I know the question only asks about speakers, not components, but many people seem to be including their other gear as well, and it is very interesting to see, so I will contribute too:

Receiver: *Pioneer SX-1980* $1500 & *Pioneer SX-980* $500
Tape Deck: *Nakamichi Dragon* $750 (have a lot of cassettes & plan to record new ones to metal tape)
TV: 52" LCD *Phillips* (never watch it) $2000
Subwoofer: *Velodyne DD-15* $1500
Speakers: *EPI-200B* $300 & hopefully soon to have *Rocket RS850 Sigs* $1250 (with some upgrades)
Turntables: *Bang & Olufsen Beogram 8000 (MM20CL cartridge) and 8002 (MMC2 cartridge)* $2000 for both (have lots of vinyl)
CD & DVD players were gifts & are probably unremarkable late models (Sony & Panasonic)
Plan on a different CD player, but I haven't decided what to go after...maybe the Nakamichi Dragon, but we'll see...

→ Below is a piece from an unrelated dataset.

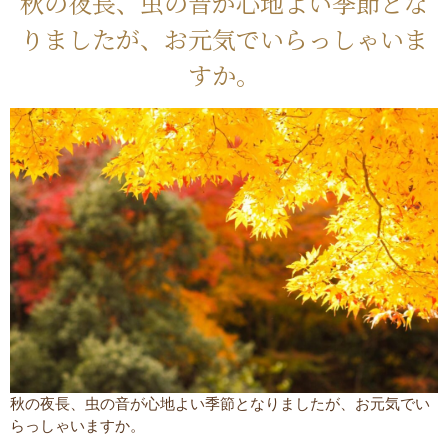
秋の夜長、虫の音が心地よい季節とな
りましたが、お元気でいらっしゃいま
すか。
秋の夜長、虫の音が心地よい季節となりましたが、お元気でい
らっしゃいますか。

Still working on cables and interconnects. Project in progress...


----------



## DanTheMan

Congrats on the Dragon! That's a great and rare machine.

Dan


----------



## Steeve-O

I wanted to spend around 500-750$... Searched for speaker information on google. Ended here... And spent 2000$ (That include all the shipping, taxe and brokerage fee to canada).

But I love my Onkyo TX-SR608 and my SVS S2 serier 5.0 speaker  My DIY subwoofer sound amazing.

Now I kind of like the SVS quality and find that the M serie look nice :sarcastic:

And I have a nice subwoofer project in my head for this summer that will certainly cost me 1000 to 1250$.

So yeah guy you make me spend alot of money but my ears can now enjoy some good sound :R I don`t know where this will end but I bet in a few years I will have spend a few more hundred or thousand $$


----------



## Stealthlude

I bought my Polk LSi9, LSi7, and LSiC used... but with my passive subwoofers not including amps or dsp...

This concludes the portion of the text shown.